Plasma Physics (Physics/ECE/NE 922) Seminars |
Events on Monday, April 9th, 2018
- Mechanisms for onset of the whistler chorus in Earth’s magnetosphere
- Time: 12:05 pm
- Place: 2241 Chamberlin Hall
- Speaker: Dr. Ge Wang, UW-Madison Engineering Physics
- Abstract: We have extended the formalism that describes chirping phenomena in a fusion plasma to model chirping of whistler waves in the magnetosphere, and developed a code that uses realistic physical scales and high phase space resolution near the particle resonance regions to study the onset of a whistler chorus. Pressure anisotropy in the magnetosphere excites convective whistler instability with the most unstable mode at a frequency and then the excited wave packet moves away from the equator at the group velocity.
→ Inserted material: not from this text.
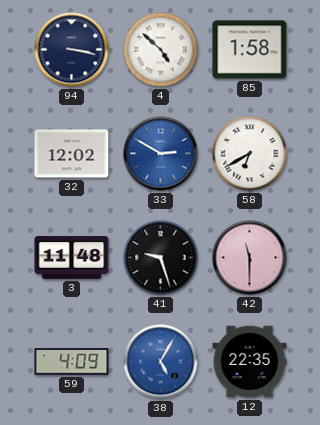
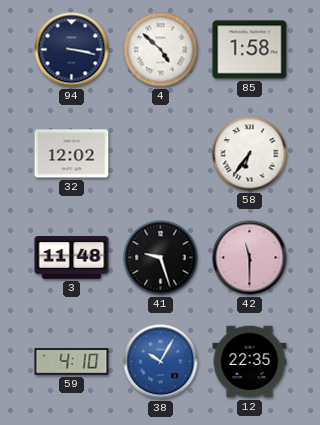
33: 2:50 -> none
58: 6:40 -> 6:36
59: 4:09 -> 4:10
38: 5:05 -> 10:05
The wave amplitude is spatially linearly amplified, until the nonlinearity of particles near the resonance region sets in. This nonlinearity arises from trapping of the resonance particles, so that the trapped distribution will transport with a resonant velocity toward the equator (opposite to the propagation direction of the wave packet) in accord with the local resonance condition, while the ambient non-trapped distribution is constrained to oscillate about the equilibrium particle orbit with the energy and magnetic moment conserved. This causes a hole to form in the trapped region, with a hole depth, which steadily increases as the hole moves toward the equator with the field frequency still oscillating at the initial frequency, while transferring particle free energy to the waves. Thus a chain of holes move into an environment where the field amplitudes are spatially decreasing until the wave amplitude matches a nonlinear BGK condition, which allows the BGK mode to form at a shifted frequency, that initiates a chirping signal as the the holes move in phase space. The chirping holes then serve as antennas that radiate new whistler frequencies amplified as the group velocities transmit the new frequencies toward a magnetic pole. The simulation is consistent with our conjecture that these mechanisms are what enable the emergence of the observed rising tone whistler chorus in the magnetosphere.